Alibaba - traders losing patience in a tough market

In an environment where companies like Nvidia and Microsoft are doing everything right, Alibaba (BABA) seems to be headed in the opposite direction. Granted, the investment cases are vastly different, but when you’re hot you’re hot and when you’re not the negative news is heard far more frequently.

When trading it often pays to follow the flow of capital, and in this case, momentum seems to be the best strategy. Buying strong, selling weak can be beneficial to balance the odds in one’s favour.

BABA is in this camp where bad news has followed the trend lower. Given the slowdown in China’s retail sales and consumption data it's perhaps not a huge surprise that Q2 22 total revenue missed consensus expectations by around 3%. Granted, total revenues did grow 29% YoY but expectations had already been lowered into this earnings report, so the bar to beat was quite low.

In this market, investors are drawn to companies that are consistently beating expectations. BABA isn’t one of them…at least at this stage.

CMR (Customer management revenue) and commission revenue growth of 3% missed consensus, but this was largely a result of soft gross merchandise volume (GMV), which of course is linked to China’s macro backdrop and economic trends. If the share price is going to reverse and trend higher, we need to see signs of consumption picking up. At this stage, the view is we see CMR growing a modest 4-5% in 2H22.

With all these factors at play, perhaps the most pertinent point was that BABA revised its FY2022 revenue guidance to +20-23% YoY, which implies sales will be between Rmb860b-882b - well below consensus expectations of Rmb910.

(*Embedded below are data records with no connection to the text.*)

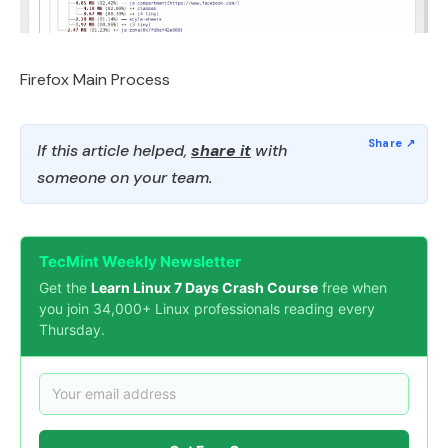
Firefox Main Process
If this article helped,
share it
with
someone on your team.
TecMint Weekly Newsletter
Get the
Learn Linux 7 Days Crash Course
free when
you join 34,000+ Linux professionals reading every
Thursday.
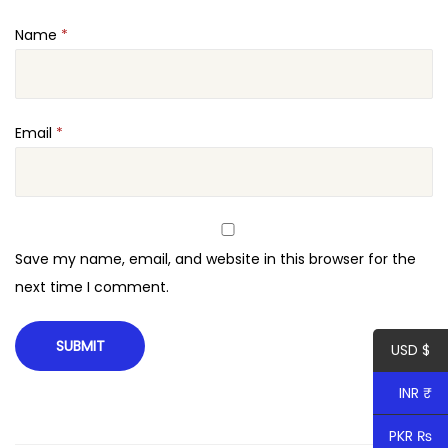
t
Name
*
i
t
y
Email
*
Save my name, email, and website in this browser for the
next time I comment.
USD $
INR ₹
PKR ₨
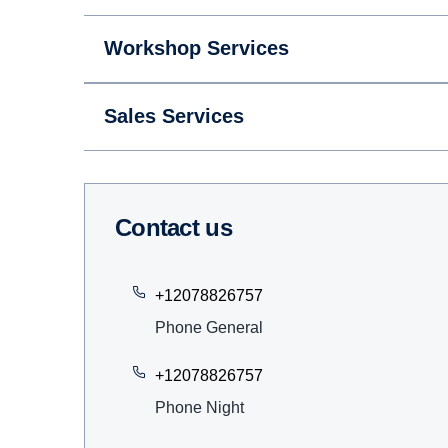
Workshop Services
Sales Services
Contact us
+12078826757
Phone General
+12078826757
Phone Night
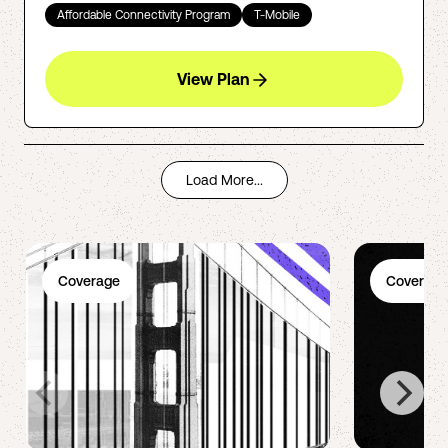
Affordable Connectivity Program
T-Mobile
View Plan
Load More...
Coverage
Coverage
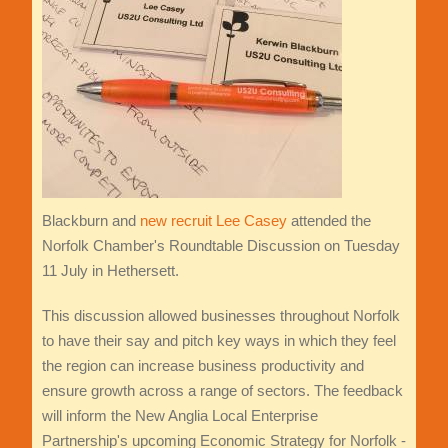
Blackburn and
new recruit Lee Casey
attended the
Norfolk Chamber's Roundtable Discussion on Tuesday
11 July in Hethersett.
This discussion allowed businesses throughout Norfolk
to have their say and pitch key ways in which they feel
the region can increase business productivity and
ensure growth across a range of sectors. The feedback
will inform the New Anglia Local Enterprise
Partnership's upcoming Economic Strategy for Norfolk -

So, while there were aspects in the numbers to like, on the whole, this was a very disappointing result and the market dumped the stock hard, closing -11.1% - the biggest 1 day fall this year and the second-biggest decline since listing.

Volume was also large, with 61.57m shares traded, over three times the 15-day average. It feels likely that in the session ahead we should see another day of solid volumes, and generally speaking, if I was going to buy this pullback with any real belief, I’d like a couple of days of falling volumes to know the liquidation is done.
Technically, there is not much to inspire the bulls with BABA trading through the 50-day MA and into $141.89, before finding support ahead of the October lows of $138.43. If we see a closing lower low and I’d expect short selling activity to pick up with the stock targeting $118.

BABA is fundamentally cheap

Fundamentally we could argue that even after this downgrade that BABA is trading at a compelling valuation – at 2.29x price to 2022 sales, or 13.9x 2022 earnings one can understand why 55/60 analysts who cover BABA have a ‘buy’ rating on the stock – most would argue this valuation is not representative of the value in its cloud and international business.

BABA’s core commerce business does account for half of the valuation though, and as mentioned, if the stock is going to turn around and head to $228 (the consensus 12-month price target) we’re going to need to see the macro picture in China turn around, consumption to kick up and some of the huge investments made by BABA start to feed into the bottom line.

What will traders potentially do?

For now, we may say this is fundamentally cheap, but with the stock likely in the doghouse in the near term, until we see evidence of a turnaround the trading capital will likely sell rallies into $161.13 (to close the gap) or go outright short on a closing break of $138.43.